Her mother is an unpredictable force, albeit one who meditates, and the children can only hold on as best they can. Freud weaves in some beautiful imagery and sensory assemblages of market places and the crowded players in the Djemaa El Fna (the main square in Marrakech). There is an assortment of peripheral characters such as the dancing Senegalese Gnaoua, the Henna Ladies/Nappy Thieves from across the way in the Hotel Moulay Idriss where the family sometimes stay, the Fool who follows the children and their mother home on dark nights and who the children take a shining to in the Djemaa El Fna, the beggar girls of the square, and especially Khadija (in whose service, later in the book, the narrator’s mother partly reclaims some karmic respect by taking her to the Hammam — public baths — along with the other beggar girls before buying new caftans for them: although, of course, we find that the girls don’t then wear them because, we assume, they have to work after all).

Along the way, the mostly self-concerned mother is portrayed as someone who meets confusing strangers and does confusing things (the enigmatic Pedro the guitarist and his fellow travellers, for example, who the children wake to, unexpectedly bundled up warm in the garden, finding them running around naked and semi-naked). The adults tell a story of an earthquake and its sudden surprise. The children’s mother meets the suave and wealthy Luigi Mancini, who they’re impressed with, and who they hope their mother will continue a relationship with. He disappears, however, along with his estate: a place of magic that moves of its own accord, the girls surmise, because they can’t find it again. Mancini, or the epitome of him, hovers from time to time in the children’s thoughts as the story goes on, though we and they don’t meet again.

The most dominate non-family member in the book appears as a deeper driving force though, similarly in his absence, for the child narrator. Bilal works for the travelling Hadaoui, some form of ‘magic man’, early on, and takes the child as his flower girl in performances. The younger girl seems to love him very dearly and, indeed, Bilal and her mother seem set to continue their relationship until, too confusingly and suddenly for the child to grasp, he must leave to find further work. Bilal’s long hoped-for return is a ghost that hangs in the pages throughout. It is as if he represents some form of stability that the children desperately need, though won’t quite express.

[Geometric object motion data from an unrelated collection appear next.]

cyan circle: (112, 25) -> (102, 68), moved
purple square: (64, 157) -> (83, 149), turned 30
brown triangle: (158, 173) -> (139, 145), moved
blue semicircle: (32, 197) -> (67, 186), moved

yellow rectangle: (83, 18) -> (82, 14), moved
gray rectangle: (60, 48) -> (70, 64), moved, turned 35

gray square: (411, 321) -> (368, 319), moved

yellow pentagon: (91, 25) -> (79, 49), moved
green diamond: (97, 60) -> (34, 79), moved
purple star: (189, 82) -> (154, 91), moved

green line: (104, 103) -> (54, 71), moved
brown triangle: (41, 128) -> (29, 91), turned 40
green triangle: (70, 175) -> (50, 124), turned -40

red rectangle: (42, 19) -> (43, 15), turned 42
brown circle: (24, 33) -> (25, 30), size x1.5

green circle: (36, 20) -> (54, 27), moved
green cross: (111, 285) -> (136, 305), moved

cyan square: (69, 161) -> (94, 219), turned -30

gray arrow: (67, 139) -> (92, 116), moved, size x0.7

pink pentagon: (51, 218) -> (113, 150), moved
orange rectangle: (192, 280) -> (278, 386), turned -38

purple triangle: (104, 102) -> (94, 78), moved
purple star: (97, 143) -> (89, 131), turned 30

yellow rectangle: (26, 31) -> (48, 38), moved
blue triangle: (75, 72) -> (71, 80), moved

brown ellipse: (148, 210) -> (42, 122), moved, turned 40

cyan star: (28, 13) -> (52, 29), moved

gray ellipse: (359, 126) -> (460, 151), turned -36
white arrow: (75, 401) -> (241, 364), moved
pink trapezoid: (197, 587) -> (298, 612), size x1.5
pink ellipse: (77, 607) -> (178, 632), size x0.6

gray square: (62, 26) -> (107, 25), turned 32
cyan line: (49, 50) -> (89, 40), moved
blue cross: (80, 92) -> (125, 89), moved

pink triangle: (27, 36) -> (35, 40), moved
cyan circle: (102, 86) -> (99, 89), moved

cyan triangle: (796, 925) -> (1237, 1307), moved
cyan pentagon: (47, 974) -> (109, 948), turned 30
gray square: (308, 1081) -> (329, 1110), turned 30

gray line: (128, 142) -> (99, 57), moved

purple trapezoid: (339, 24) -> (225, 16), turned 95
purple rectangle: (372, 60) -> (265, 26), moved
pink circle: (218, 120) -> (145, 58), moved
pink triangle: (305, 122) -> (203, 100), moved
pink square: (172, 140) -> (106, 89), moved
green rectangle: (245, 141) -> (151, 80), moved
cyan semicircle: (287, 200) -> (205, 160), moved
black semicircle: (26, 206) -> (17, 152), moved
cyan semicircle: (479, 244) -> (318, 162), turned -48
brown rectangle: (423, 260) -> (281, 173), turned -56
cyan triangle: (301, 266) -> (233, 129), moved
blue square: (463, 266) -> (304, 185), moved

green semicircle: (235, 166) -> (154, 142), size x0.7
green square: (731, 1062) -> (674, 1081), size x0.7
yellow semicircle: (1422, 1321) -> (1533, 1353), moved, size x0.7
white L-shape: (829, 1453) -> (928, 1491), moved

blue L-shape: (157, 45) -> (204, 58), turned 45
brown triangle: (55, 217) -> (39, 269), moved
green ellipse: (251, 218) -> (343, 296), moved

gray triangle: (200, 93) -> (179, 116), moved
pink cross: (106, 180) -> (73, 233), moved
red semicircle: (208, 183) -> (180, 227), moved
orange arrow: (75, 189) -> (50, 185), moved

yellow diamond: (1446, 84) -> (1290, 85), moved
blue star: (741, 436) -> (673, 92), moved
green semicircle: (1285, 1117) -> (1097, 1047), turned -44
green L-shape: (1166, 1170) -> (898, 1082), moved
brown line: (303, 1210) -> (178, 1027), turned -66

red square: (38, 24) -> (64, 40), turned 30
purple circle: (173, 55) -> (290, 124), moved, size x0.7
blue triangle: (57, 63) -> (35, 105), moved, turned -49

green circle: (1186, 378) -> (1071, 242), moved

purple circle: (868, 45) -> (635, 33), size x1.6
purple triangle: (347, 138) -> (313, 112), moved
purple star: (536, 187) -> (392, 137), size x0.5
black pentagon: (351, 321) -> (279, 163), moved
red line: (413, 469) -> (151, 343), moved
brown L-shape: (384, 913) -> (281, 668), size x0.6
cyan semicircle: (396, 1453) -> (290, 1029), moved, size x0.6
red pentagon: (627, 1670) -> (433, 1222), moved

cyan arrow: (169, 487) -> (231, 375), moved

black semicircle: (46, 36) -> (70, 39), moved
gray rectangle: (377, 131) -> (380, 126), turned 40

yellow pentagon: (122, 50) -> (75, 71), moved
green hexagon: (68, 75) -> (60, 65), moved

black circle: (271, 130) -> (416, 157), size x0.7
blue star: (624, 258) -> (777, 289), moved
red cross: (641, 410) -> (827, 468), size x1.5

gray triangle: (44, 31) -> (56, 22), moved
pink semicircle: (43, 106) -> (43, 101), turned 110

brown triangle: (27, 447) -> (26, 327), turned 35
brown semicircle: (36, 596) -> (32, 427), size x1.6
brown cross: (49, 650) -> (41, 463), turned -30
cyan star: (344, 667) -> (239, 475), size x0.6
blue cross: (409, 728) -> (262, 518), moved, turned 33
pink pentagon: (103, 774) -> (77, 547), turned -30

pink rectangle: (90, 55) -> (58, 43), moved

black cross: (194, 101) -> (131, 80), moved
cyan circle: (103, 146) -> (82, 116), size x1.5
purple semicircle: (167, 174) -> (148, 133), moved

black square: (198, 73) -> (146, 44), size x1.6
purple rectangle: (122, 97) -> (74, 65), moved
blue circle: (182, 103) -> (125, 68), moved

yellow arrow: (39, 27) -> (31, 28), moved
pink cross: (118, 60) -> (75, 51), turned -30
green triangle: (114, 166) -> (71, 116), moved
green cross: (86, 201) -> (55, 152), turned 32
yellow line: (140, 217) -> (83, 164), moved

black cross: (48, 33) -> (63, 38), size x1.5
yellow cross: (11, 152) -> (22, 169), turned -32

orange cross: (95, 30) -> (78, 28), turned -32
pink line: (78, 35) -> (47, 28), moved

Freud’s story is a journey, though one without defined plot. This doesn’t matter because what we’re presented with is a tale of subtle love and frustration, abandonments, confusions, immersions and beauty. What these subtleties ought also to be provided with, however, is a closer editorial insistence on correctly finished sentences. There is a proliferation of partly constructed sentences throughout the book, which does have a tendency to distract the discerning eye. This minor gripe aside though, Hideous Kinky is a weave of colour, love and an attentive eye on what it is to be a child in an adult’s slipstream of dreams.

Freud has pressed Hideous Kinky in time, and as such it continues to impress itself upon the reader’s mind.